The second aim leads me to zoom in on the questions of public relevance that such algorithmic ecologies of sensation entail. Which political options are blotted out by algorithmic mediation? Which organizational relocations of knowledge, power and accountability are involved? And, finally, what economy thrives on the ubiquity of algorithmic ecologies of sensation? My illustrations of some of these points are based on a study of Google’s search algorithms, and they stem from a more encompassing research interest in ubiquitous monitoring and ecologies of sensation.
Session 3: Inclusions/exclusions and algorithms
The Algorithm Will Include You Now: What’s Digital Payment All About?

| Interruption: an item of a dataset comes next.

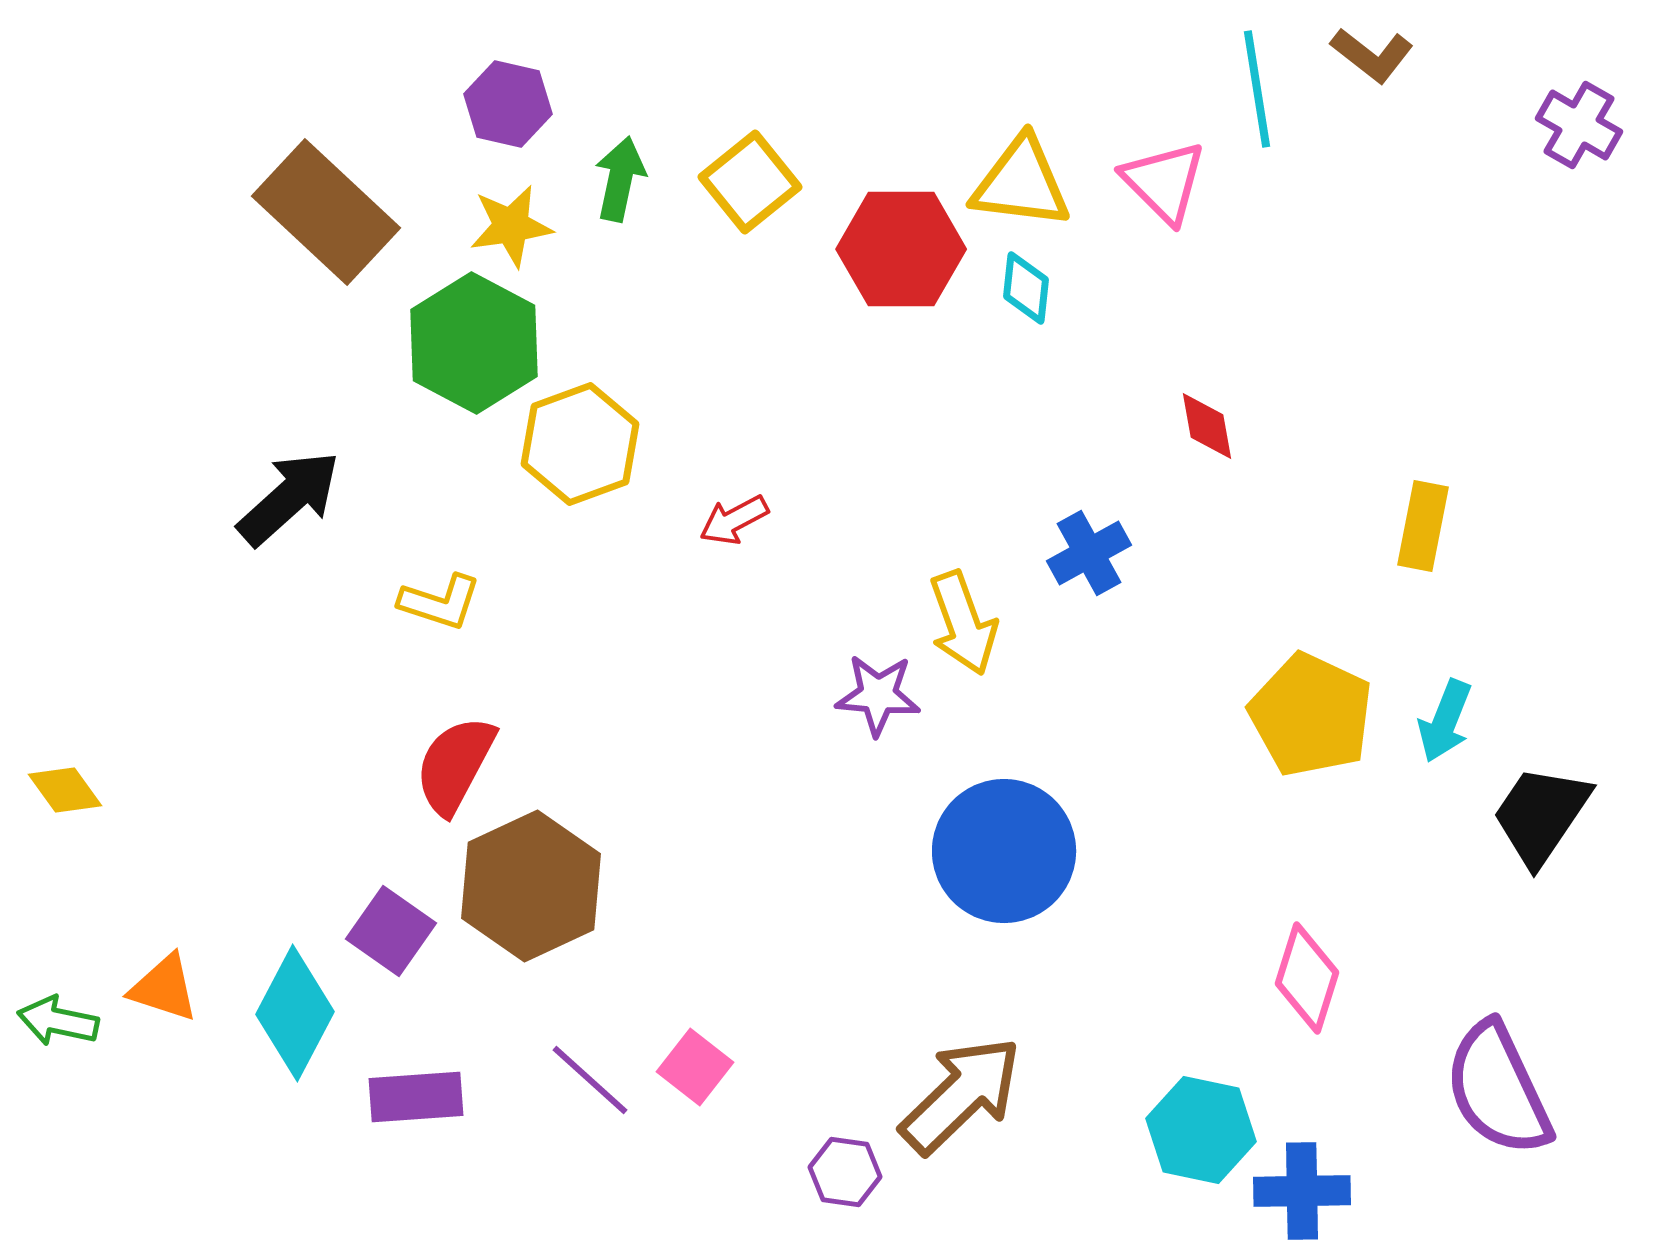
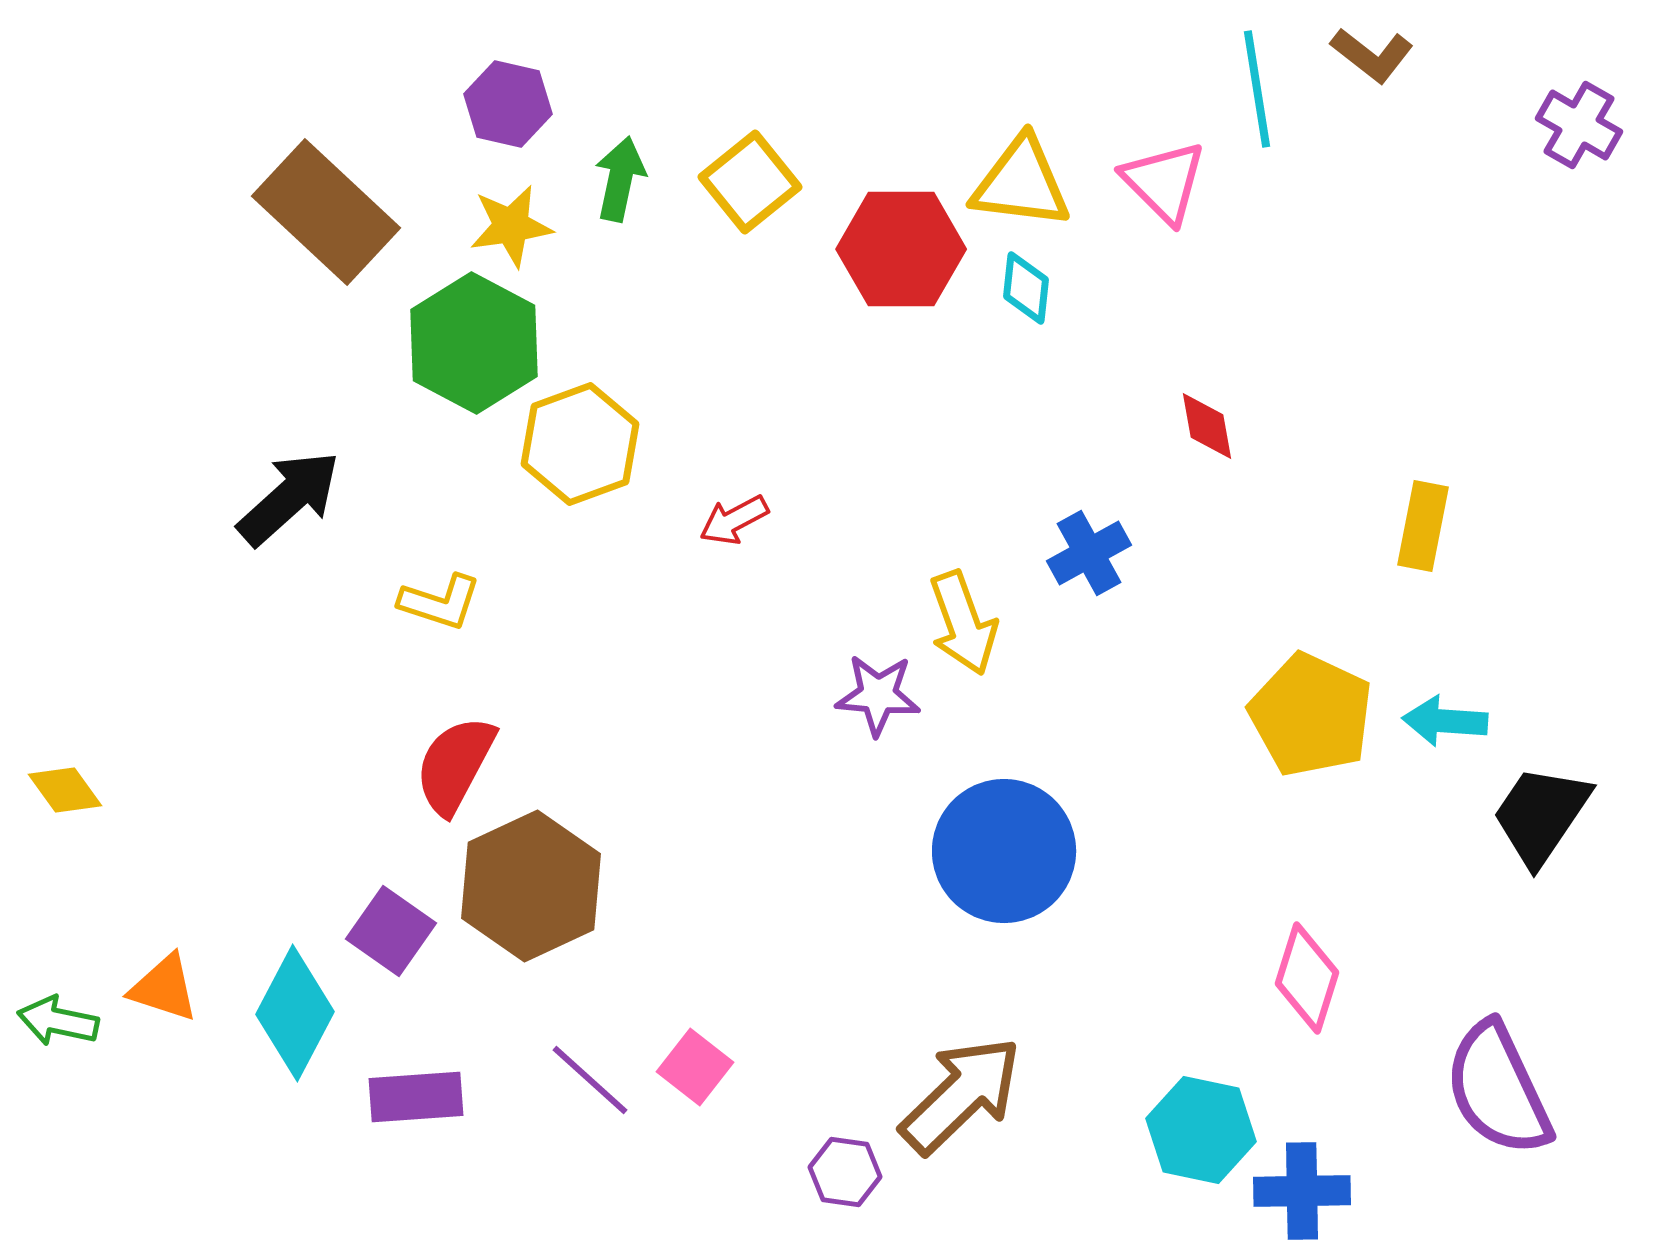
cyan arrow at (1445, 721): rotated 72 degrees clockwise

Bill Maurer, University of California at Irvine
This talk will set out the main business arguments for financial inclusion via mobile and digital payment services in the global South, as they have evolved over the past decade. What began as an argument for revenue collectors about formalizing “informal” economic practices and financial flows for tax purposes, later morphed into a full-throated argument for “financial inclusion” whose business case was murky at best. In the face of this, providers started changing tactics, seeking new ways to use transactional data generated by electronic payment. The talk will reflect on these shifts, from the service providers’ perspective, while opening up for discussion the very notions of “inclusion” and “exclusion” in emerging algorithmically-defined market spaces.
Enumeration, Resistance, and the Jedi: Implications of Big Data in Official Statistics
Baki Cakici, Goldsmiths, University of London
The Jedi census phenomenon, a movement that protested the inclusion of the religion question on the census survey in several English speaking countries, attracted more than 390 000 citizens in England and Wales in 2001. Although the protest was a form of census resistance, the UK National Statistician reported that it had also strengthened the census results as it led to increased participation among groups that did not traditionally return their census forms. In this discourse, it was possible to interpret resistance itself as a data point to strengthen the produced knowledge.

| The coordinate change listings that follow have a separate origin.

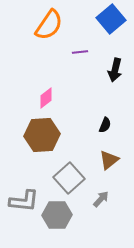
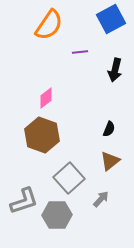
blue square: rotated 12 degrees clockwise
black semicircle: moved 4 px right, 4 px down
brown hexagon: rotated 24 degrees clockwise
brown triangle: moved 1 px right, 1 px down
gray L-shape: rotated 24 degrees counterclockwise
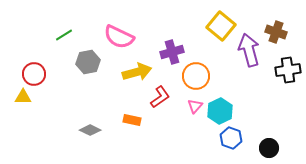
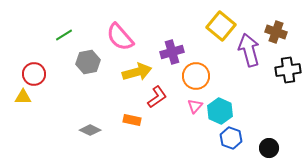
pink semicircle: moved 1 px right; rotated 24 degrees clockwise
red L-shape: moved 3 px left
cyan hexagon: rotated 10 degrees counterclockwise
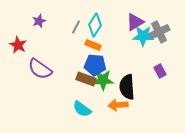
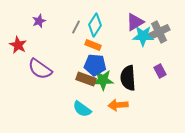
black semicircle: moved 1 px right, 9 px up
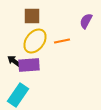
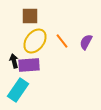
brown square: moved 2 px left
purple semicircle: moved 21 px down
orange line: rotated 63 degrees clockwise
black arrow: rotated 40 degrees clockwise
cyan rectangle: moved 5 px up
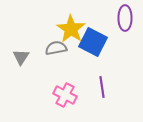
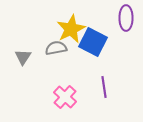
purple ellipse: moved 1 px right
yellow star: rotated 12 degrees clockwise
gray triangle: moved 2 px right
purple line: moved 2 px right
pink cross: moved 2 px down; rotated 15 degrees clockwise
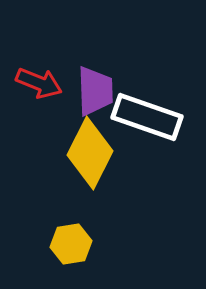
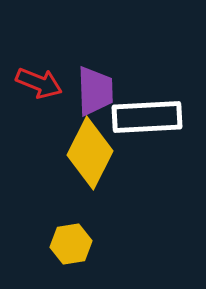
white rectangle: rotated 22 degrees counterclockwise
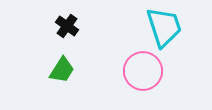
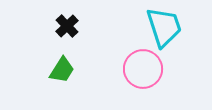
black cross: rotated 10 degrees clockwise
pink circle: moved 2 px up
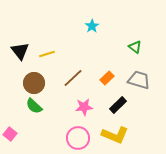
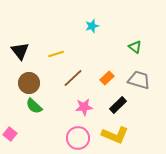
cyan star: rotated 16 degrees clockwise
yellow line: moved 9 px right
brown circle: moved 5 px left
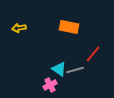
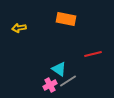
orange rectangle: moved 3 px left, 8 px up
red line: rotated 36 degrees clockwise
gray line: moved 7 px left, 11 px down; rotated 18 degrees counterclockwise
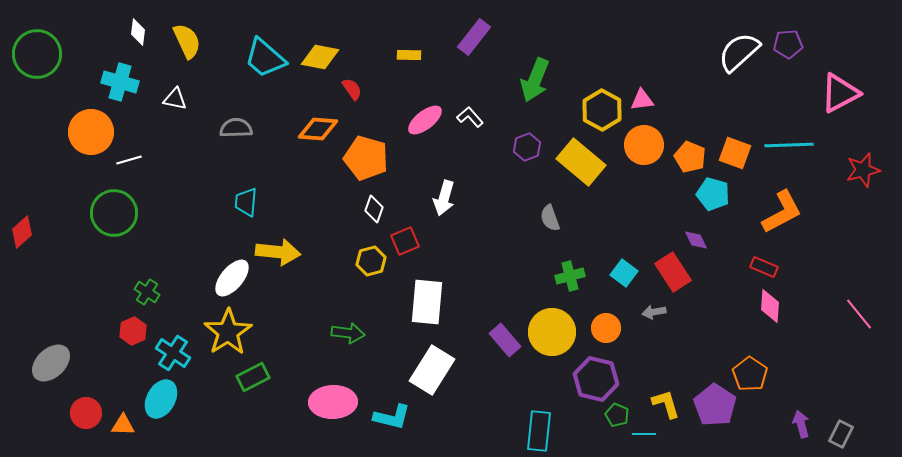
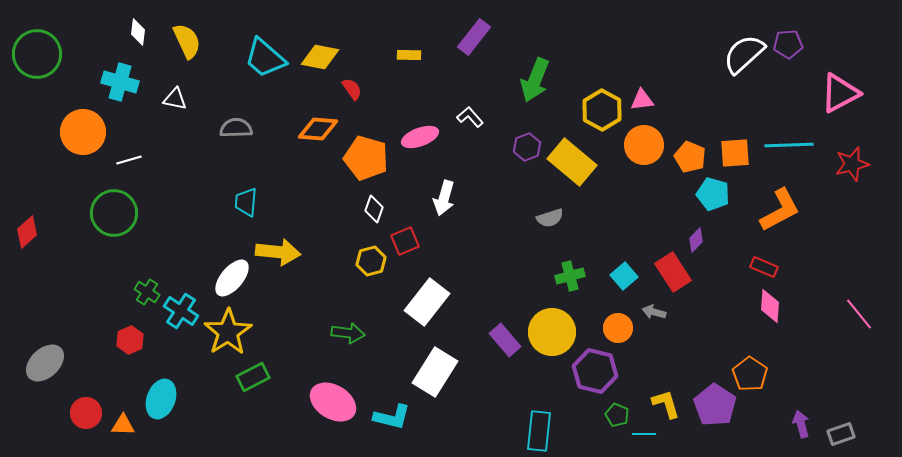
white semicircle at (739, 52): moved 5 px right, 2 px down
pink ellipse at (425, 120): moved 5 px left, 17 px down; rotated 18 degrees clockwise
orange circle at (91, 132): moved 8 px left
orange square at (735, 153): rotated 24 degrees counterclockwise
yellow rectangle at (581, 162): moved 9 px left
red star at (863, 170): moved 11 px left, 6 px up
orange L-shape at (782, 212): moved 2 px left, 2 px up
gray semicircle at (550, 218): rotated 88 degrees counterclockwise
red diamond at (22, 232): moved 5 px right
purple diamond at (696, 240): rotated 70 degrees clockwise
cyan square at (624, 273): moved 3 px down; rotated 12 degrees clockwise
white rectangle at (427, 302): rotated 33 degrees clockwise
gray arrow at (654, 312): rotated 25 degrees clockwise
orange circle at (606, 328): moved 12 px right
red hexagon at (133, 331): moved 3 px left, 9 px down
cyan cross at (173, 353): moved 8 px right, 42 px up
gray ellipse at (51, 363): moved 6 px left
white rectangle at (432, 370): moved 3 px right, 2 px down
purple hexagon at (596, 379): moved 1 px left, 8 px up
cyan ellipse at (161, 399): rotated 9 degrees counterclockwise
pink ellipse at (333, 402): rotated 33 degrees clockwise
gray rectangle at (841, 434): rotated 44 degrees clockwise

A similar shift is underway as National Statistical Institutes in Europe increasingly turn to highly complex computational methods such as big data analytics to improve their data collection and processing capabilities. In these methods, individual citizens are not consulted about their presence or absence as the algorithms figure it out (accurately or otherwise). Participation becomes increasingly passive, to the point where the possibility to opt out becomes extremely unlikely, sometimes disappearing completely. Dissent and subversion remain possible, but they are increasingly moved to digital domains which require technological expertise to navigate successfully (e.g. anonymisation services, proxies, VPNs). As with the Jedi protest, the very fact that an activist movement objects to the data collection generates new data points that can be used to enumerate them, often with the help of social media data.

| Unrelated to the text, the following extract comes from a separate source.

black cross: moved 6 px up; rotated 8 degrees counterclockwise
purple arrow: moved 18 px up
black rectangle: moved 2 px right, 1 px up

In my presentation I discuss the relationship between algorithmic enumeration and subjectivity using examples from two census-related Big Data pilot projects at a European National Statistical Institute.
- A clustering algorithm (DBSCAN) to identify frequently visited locations based on Twitter data.
- A machine learning method (logistic regression) to identify unoccupied houses based on smart meter data.
Through these cases, I pose the following questions: Which subject positions open up when algorithms process population data, and which positions are excluded? What are the implications of enacting a population that is enumerable by its data traces? What forms does resistance take in response to a data-driven enumeration methodology?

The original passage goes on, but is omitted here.